With the announcement of the lawsuit, National Grocers Association President and CEO Greg Ferrara issued the following statement:

“Today, 69% of all grocery sales are controlled by four nationwide chains. Growth and consolidation once aimed at efficiency are now primarily motivated by amassing raw buyer power used to strong-arm product suppliers while undermining smaller competitors. This marketplace trend was at the core of the failed merger between Kroger and Albertsons. Grocery consolidation stems from decades of FTC failure to enforce critical antitrust laws like the Robinson-Patman Act, which was designed to protect consumers and foster competition by preventing economic discrimination against independent grocers. Without enforcement, dominant chains abuse their power to coerce preferential pricing and terms of trade from suppliers and agriculture producers. As a result, suppliers are forced to offset these losses by charging higher prices to independent grocers —even when independents buy in similar volumes.

“Main Street America has been decimated over the years, losing locally owned grocery stores, pharmacies and hardware stores,” Ferrara continued. “Antitrust laws provide important guardrails to help keep markets free and open, but when enforcers fail to do their jobs, the system breaks down and our communities suffer. Now, it is time for Congress and the FTC to enforce and strengthen antitrust protections to ensure a fair marketplace for independent grocers and their customers.”

Adjusting shelf space

Whether it’s corporations or independent supermarkets, experts highlight that the store shelves of today’s supermarkets should support consumers interest in healthier eating.
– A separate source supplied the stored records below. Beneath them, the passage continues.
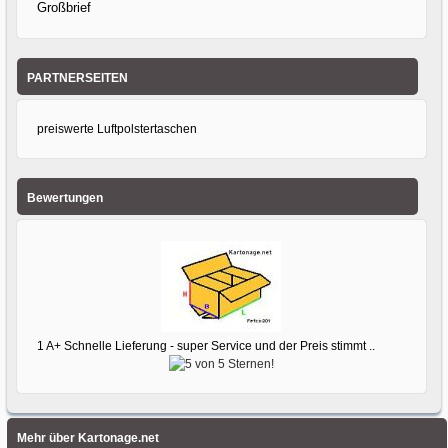
Großbrief
PARTNERSEITEN
preiswerte Luftpolstertaschen
Bewertungen
1 A+ Schnelle Lieferung - super Service und der Preis stimmt ..
Mehr über Kartonage.net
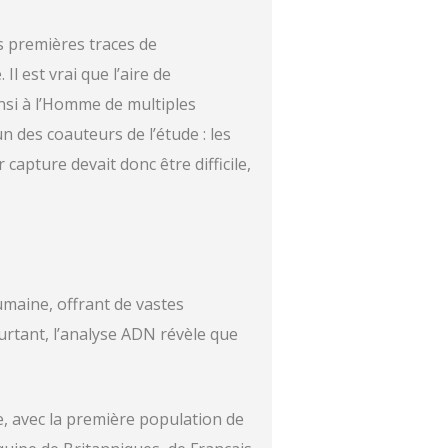
es premières traces de
l est vrai que l’aire de
insi à l’Homme de multiples
n des coauteurs de l’étude : les
apture devait donc être difficile,
umaine, offrant de vastes
ourtant, l’analyse ADN révèle que
te, avec la première population de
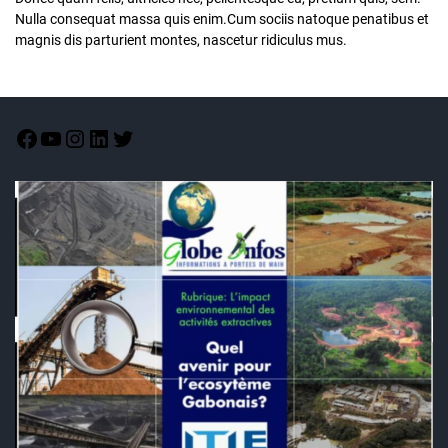
Nulla consequat massa quis enim.Cum sociis natoque penatibus et
magnis dis parturient montes, nascetur ridiculus mus.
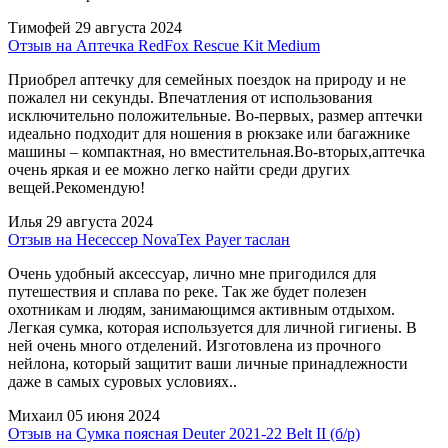
Тимофей
29 августа 2024
Отзыв на Аптечка RedFox Rescue Kit Medium
Приобрел аптечку для семейных поездок на природу и не
пожалел ни секунды. Впечатления от использования
исключительно положительные. Во-первых, размер аптечки
идеально подходит для ношения в рюкзаке или багажнике
машины – компактная, но вместительная.Во-вторых,аптечка
очень яркая и ее можно легко найти среди других
вещей.Рекомендую!
Илья
29 августа 2024
Отзыв на Несессер NovaTex Payer таслан
Очень удобный аксессуар, лично мне пригодился для
путешествия и сплава по реке. Так же будет полезен
охотникам и людям, занимающимся активным отдыхом.
Легкая сумка, которая используется для личной гигиены. В
ней очень много отделений. Изготовлена из прочного
нейлона, который защитит ваши личные принадлежности
даже в самых суровых условиях..
Михаил
05 июня 2024
Отзыв на Сумка поясная Deuter 2021-22 Belt II (б/р)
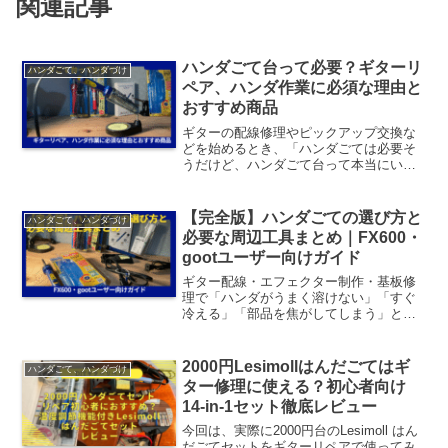
関連記事
ハンダごて台って必要？ギターリ
ハンダごて、ハンダづけ
ペア、ハンダ作業に必須な理由と
おすすめ商品
ギターの配線修理やピックアップ交換な
どを始めるとき、「ハンダごては必要そ
うだけど、ハンダごて台って本当にいる
の？」と疑問に思う方も多いはず。結論
から言えば、ハンダごて台は必須です。
理由と、おすすめのハンダごて台を初心
【完全版】ハンダごての選び方と
ハンダごて、ハンダづけ
者向けに紹介します。 な...
必要な周辺工具まとめ｜FX600・
gootユーザー向けガイド
ギター配線・エフェクター制作・基板修
理で「ハンダがうまく溶けない」「すぐ
冷える」「部品を焦がしてしまう」と悩
んでいませんか？これは多くの場合、道
具の選び方や周辺工具不足が原因です。
この記事では FX600／gootユーザー向け
2000円Lesimollはんだごてはギ
ハンダごて、ハンダづけ
に失敗しないハ...
ター修理に使える？初心者向け
14-in-1セット徹底レビュー
今回は、実際に2000円台のLesimoll はん
だごてセットをギターリペアで使ってみ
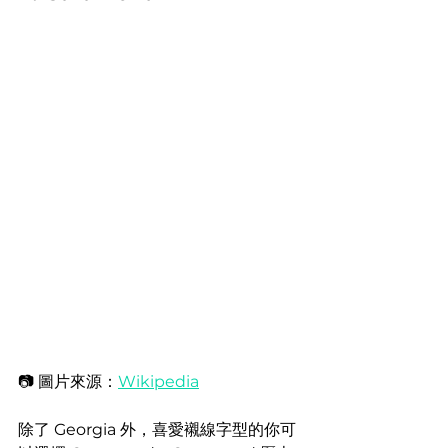
📷 圖片來源：
Wikipedia
除了 Georgia 外，喜愛襯線字型的你可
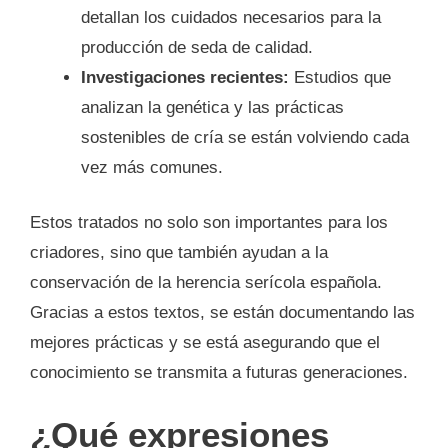
detallan los cuidados necesarios para la
producción de seda de calidad.
Investigaciones recientes:
Estudios que
analizan la genética y las prácticas
sostenibles de cría se están volviendo cada
vez más comunes.
Estos tratados no solo son importantes para los
criadores, sino que también ayudan a la
conservación de la herencia serícola española.
Gracias a estos textos, se están documentando las
mejores prácticas y se está asegurando que el
conocimiento se transmita a futuras generaciones.
¿Qué expresiones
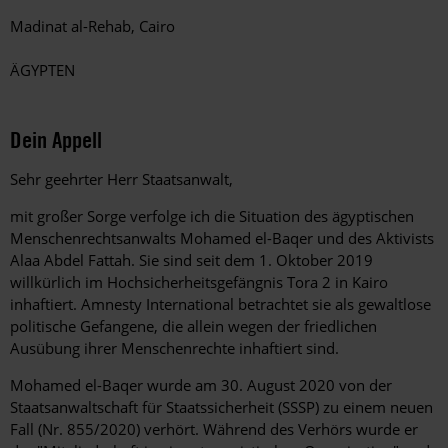
Madinat al-Rehab,
Cairo
ÄGYPTEN
Dein Appell
Sehr geehrter Herr Staatsanwalt,
mit großer Sorge verfolge ich die Situation des ägyptischen
Menschenrechtsanwalts Mohamed el-Baqer und des Aktivists
Alaa Abdel Fattah. Sie sind seit dem 1. Oktober 2019
willkürlich im Hochsicherheitsgefängnis Tora 2 in Kairo
inhaftiert. Amnesty International betrachtet sie als gewaltlose
politische Gefangene, die allein wegen der friedlichen
Ausübung ihrer Menschenrechte inhaftiert sind.
Mohamed el-Baqer wurde am 30. August 2020 von der
Staatsanwaltschaft für Staatssicherheit (SSSP) zu einem neuen
Fall (Nr. 855/2020) verhört. Während des Verhörs wurde er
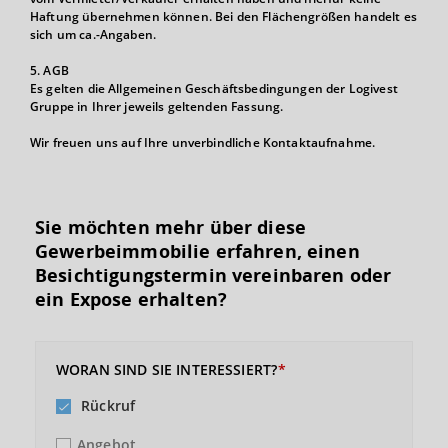
Haftung übernehmen können. Bei den Flächengrößen handelt es
sich um ca.-Angaben.
5. AGB
Es gelten die Allgemeinen Geschäftsbedingungen der Logivest
Gruppe in Ihrer jeweils geltenden Fassung.
Wir freuen uns auf Ihre unverbindliche Kontaktaufnahme.
Sie möchten mehr über diese
Gewerbeimmobilie erfahren, einen
Besichtigungs­termin vereinbaren oder
ein Expose erhalten?
WORAN SIND SIE INTERESSIERT?
Rückruf
Angebot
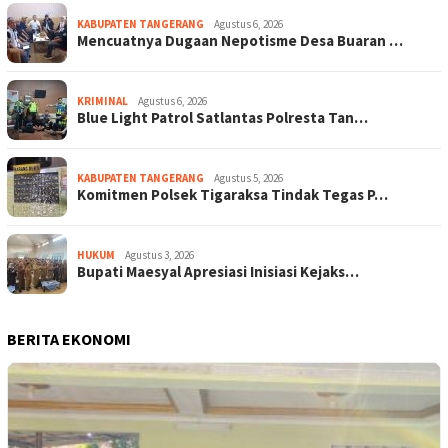
KABUPATEN TANGERANG
Agustus 6, 2026
Mencuatnya Dugaan Nepotisme Desa Buaran …
KRIMINAL
Agustus 6, 2026
Blue Light Patrol Satlantas Polresta Tan…
KABUPATEN TANGERANG
Agustus 5, 2026
Komitmen Polsek Tigaraksa Tindak Tegas P…
HUKUM
Agustus 3, 2026
Bupati Maesyal Apresiasi Inisiasi Kejaks…
BERITA EKONOMI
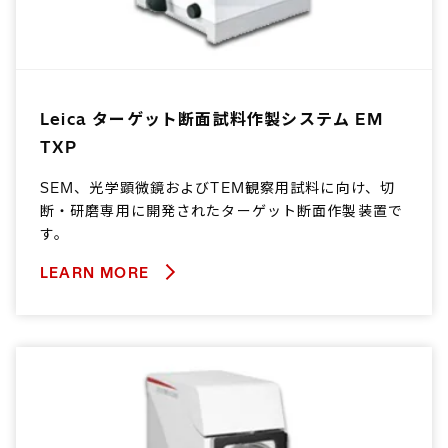
Leica ターゲット断面試料作製システム EM
TXP
SEM、光学顕微鏡およびTEM観察用試料に向け、切
断・研磨専用に開発されたターゲット断面作製装置で
す。
LEARN MORE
“This can be accomplished by offering more health-centered products and services such as a wider range of fresh, organic, and sustainable products; providing educational resources on nutrition; promoting local foods and other partnerships; and enhancing the store and digital platforms for personalized health-led shopping experiences,” Mintel’s report states.

Mintel’s report also pinpoints the impact that natural and organic offerings can have to entice shoppers.

“The natural and organic food market continues to grow rapidly: three in four consumers purchase such items, with most buying from traditional grocers versus natural food stores,” the report states. “Sub-categories garnering interest include plant-based, functional, and clean label. Offering more natural and organic items could bring in new shoppers.”

With consumers having so many grocery options, supermarkets have an abundance of ways to attract consumers.